Fake typo brews bustle over Russel(l) Wilson billboards

akenney@newsobserver.comJanuary 30, 2014 

A billboard battle over Seattle Seahawks quarterback Russell Wilson is bringing national attention to a road-side ad on Capital Boulevard near Wake Forest.

On Wednesday, the debate first appeared on a digital billboard near the intersection of Rolling Acres Road and Capital Boulevard. For 8 seconds at a time, the board read, “Proud to call you one of our own, Russel!” (sic), next to a picture of a badger, the University of Wisconsin’s mascot, and the Twitter hashtag “GoBadgers.”

The quickly infamous “Russel” billboard, however, was cleverly engineered with a false typo in order to go viral, according to a representative of Fairway Advertising.

By Thursday, the same billboard had another Wilson-themed variation, and another typo: “Hey, Wizconsin, Our State, Our Russell #GoPack.”

Paul Hickman, general manager in North Carolina for Fairway Advertising, declined to identify who paid for the ads but he confirmed that his company’s doing business with two sides of a feud.

“All I can tell you is we’re enjoying being paid for this entertainment,” Hickman said. “We’re under a confidentiality agreement.
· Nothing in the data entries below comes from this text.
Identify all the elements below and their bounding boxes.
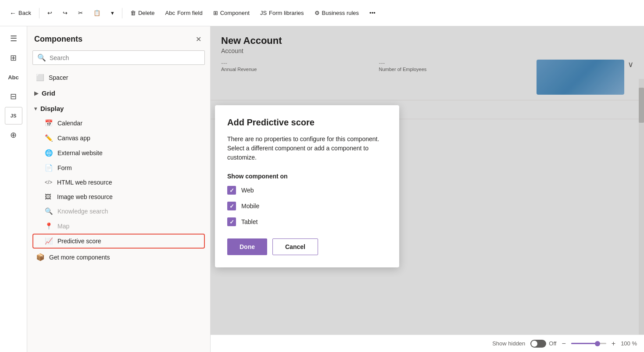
- zoom-slider: [571, 343, 606, 344]
- modal-description: There are no properties to configure for…: [227, 135, 387, 162]
- search-box: 🔍: [32, 50, 205, 65]
- bottom-bar: Show hidden Off − + 100 %: [211, 334, 644, 352]
- divider-1: [39, 8, 39, 18]
- dropdown-button[interactable]: ▾: [107, 7, 118, 19]
- map-item[interactable]: 📍 Map: [32, 219, 205, 234]
- mobile-label: Mobile: [241, 203, 259, 210]
- rail-grid-icon[interactable]: ⊞: [5, 49, 22, 67]
- image-web-resource-item[interactable]: 🖼 Image web resource: [32, 189, 205, 204]
- panel-title: Components: [34, 35, 82, 44]
- panel-content: ⬜ Spacer ▶ Grid ▾ Display 📅 Calendar ✏️ …: [27, 70, 210, 352]
- form-field-button[interactable]: Abc Form field: [161, 7, 207, 19]
- undo-button[interactable]: ↩: [43, 7, 57, 19]
- search-input[interactable]: [50, 54, 200, 61]
- show-hidden-label: Show hidden: [492, 340, 525, 347]
- calendar-icon: 📅: [45, 119, 53, 127]
- form-item[interactable]: 📄 Form: [32, 160, 205, 175]
- business-rules-icon: ⚙: [315, 10, 320, 16]
- more-button[interactable]: •••: [365, 7, 380, 19]
- show-component-label: Show component on: [227, 173, 387, 180]
- component-icon: ⊞: [213, 10, 218, 16]
- minus-icon[interactable]: −: [562, 340, 565, 348]
- toggle-knob: [531, 341, 537, 347]
- show-hidden-toggle[interactable]: [530, 340, 546, 348]
- paste-button[interactable]: 📋: [89, 7, 105, 19]
- panel-header: Components ✕: [27, 26, 210, 50]
- checkmark-icon: ✓: [229, 187, 234, 194]
- components-panel: Components ✕ 🔍 ⬜ Spacer ▶ Grid ▾ Dis: [27, 26, 211, 352]
- html-icon: </>: [45, 179, 53, 185]
- undo-icon: ↩: [47, 10, 52, 16]
- rail-text-icon[interactable]: Abc: [5, 68, 22, 86]
- form-libraries-button[interactable]: JS Form libraries: [256, 7, 308, 19]
- canvas-app-icon: ✏️: [45, 134, 53, 142]
- content-area: New Account Account --- Annual Revenue -…: [211, 26, 644, 352]
- form-icon: 📄: [45, 164, 53, 172]
- image-icon: 🖼: [45, 193, 53, 200]
- web-label: Web: [241, 187, 254, 194]
- modal-overlay: Add Predictive score There are no proper…: [211, 26, 644, 352]
- slider-fill: [571, 343, 596, 344]
- toggle-container: Off: [530, 340, 556, 348]
- mobile-checkbox-row: ✓ Mobile: [227, 202, 387, 210]
- plus-icon[interactable]: +: [612, 340, 615, 348]
- web-checkbox-row: ✓ Web: [227, 186, 387, 195]
- component-button[interactable]: ⊞ Component: [209, 7, 254, 19]
- knowledge-search-item[interactable]: 🔍 Knowledge search: [32, 204, 205, 219]
- rail-network-icon[interactable]: ⊕: [5, 126, 22, 144]
- left-rail: ☰ ⊞ Abc ⊟ JS ⊕: [0, 26, 27, 352]
- more-icon: •••: [369, 10, 376, 16]
- zoom-label: 100 %: [621, 340, 637, 347]
- form-libraries-icon: JS: [260, 10, 267, 16]
- business-rules-button[interactable]: ⚙ Business rules: [310, 7, 364, 19]
- cancel-button[interactable]: Cancel: [272, 238, 318, 255]
- rail-layers-icon[interactable]: ⊟: [5, 88, 22, 105]
- close-panel-button[interactable]: ✕: [194, 33, 203, 45]
- web-checkbox[interactable]: ✓: [227, 186, 236, 195]
- grid-section-header[interactable]: ▶ Grid: [32, 85, 205, 100]
- redo-button[interactable]: ↪: [58, 7, 72, 19]
- rail-js-icon[interactable]: JS: [5, 107, 22, 124]
- chevron-down-icon: ▾: [34, 106, 37, 112]
- tablet-checkbox-row: ✓ Tablet: [227, 217, 387, 226]
- predictive-score-icon: 📈: [45, 237, 53, 245]
- tablet-label: Tablet: [241, 218, 258, 225]
- chevron-down-icon: ▾: [111, 10, 114, 16]
- get-more-components-item[interactable]: 📦 Get more components: [32, 249, 205, 266]
- add-predictive-score-modal: Add Predictive score There are no proper…: [215, 105, 399, 267]
- knowledge-search-icon: 🔍: [45, 207, 53, 215]
- spacer-icon: ⬜: [36, 74, 44, 82]
- done-button[interactable]: Done: [227, 238, 267, 255]
- toolbar: ← Back ↩ ↪ ✂ 📋 ▾ 🗑 Delete Abc Form field…: [0, 0, 644, 26]
- main-layout: ☰ ⊞ Abc ⊟ JS ⊕ Components ✕ 🔍 ⬜ Spacer ▶: [0, 26, 644, 352]
- mobile-checkbox[interactable]: ✓: [227, 202, 236, 210]
- checkmark-icon-3: ✓: [229, 219, 234, 225]
- tablet-checkbox[interactable]: ✓: [227, 217, 236, 226]
- get-more-icon: 📦: [36, 253, 45, 261]
- back-button[interactable]: ← Back: [5, 7, 36, 19]
- back-icon: ←: [10, 9, 16, 17]
- delete-button[interactable]: 🗑 Delete: [126, 7, 159, 19]
- modal-actions: Done Cancel: [227, 238, 387, 255]
- predictive-score-item[interactable]: 📈 Predictive score: [32, 234, 205, 249]
- html-web-resource-item[interactable]: </> HTML web resource: [32, 175, 205, 189]
- modal-title: Add Predictive score: [227, 117, 387, 128]
- display-section-header[interactable]: ▾ Display: [32, 100, 205, 116]
- rail-menu-icon[interactable]: ☰: [5, 30, 22, 47]
- slider-thumb[interactable]: [595, 341, 600, 346]
- cut-button[interactable]: ✂: [74, 7, 87, 19]
- slider-track[interactable]: [571, 343, 606, 344]
- cut-icon: ✂: [78, 10, 83, 16]
- paste-icon: 📋: [93, 10, 100, 16]
- map-icon: 📍: [45, 222, 53, 230]
- chevron-right-icon: ▶: [34, 90, 38, 96]
- canvas-app-item[interactable]: ✏️ Canvas app: [32, 131, 205, 146]
- checkmark-icon-2: ✓: [229, 203, 234, 210]
- delete-icon: 🗑: [130, 10, 136, 16]
- calendar-item[interactable]: 📅 Calendar: [32, 116, 205, 131]
- spacer-item[interactable]: ⬜ Spacer: [32, 70, 205, 85]
- redo-icon: ↪: [63, 10, 68, 16]
- globe-icon: 🌐: [45, 149, 53, 157]
- form-field-icon: Abc: [165, 10, 175, 16]
- external-website-item[interactable]: 🌐 External website: [32, 146, 205, 160]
Nobody wants anybody knowing who’s doing what.”

Hickman wouldn’t let on much more about the source of the ads. Many N.C. State fans suspect the billboard might actually be the work of rival North Carolina and not Wisconsin.

Hickman said he believed the “Russel” misspelling was intentional.

“My opinion was they were wanting to draw attention, but they never realized how much attention it would draw,” Hickman said. “FOX Sports, the NFL (web site) – I was like, ‘My God, it’s gone global, over a spelling thing.’ 

The story has its roots in the conflict over which college gets to “claim” Wilson, who played for both Wisconsin and N.C. State before getting picked by the Seahawks in the 2012 NFL draft.

Wilson started for three seasons for the Wolfpack, graduated from N.C. State University, and finished his college career with the Badgers while taking graduate classes at Wisconsin in 2011. He has publicly claimed his affinity for both schools, even going as far as saying he was from “a whole Pack of Badgers” on a Sunday Night Football telecast last season.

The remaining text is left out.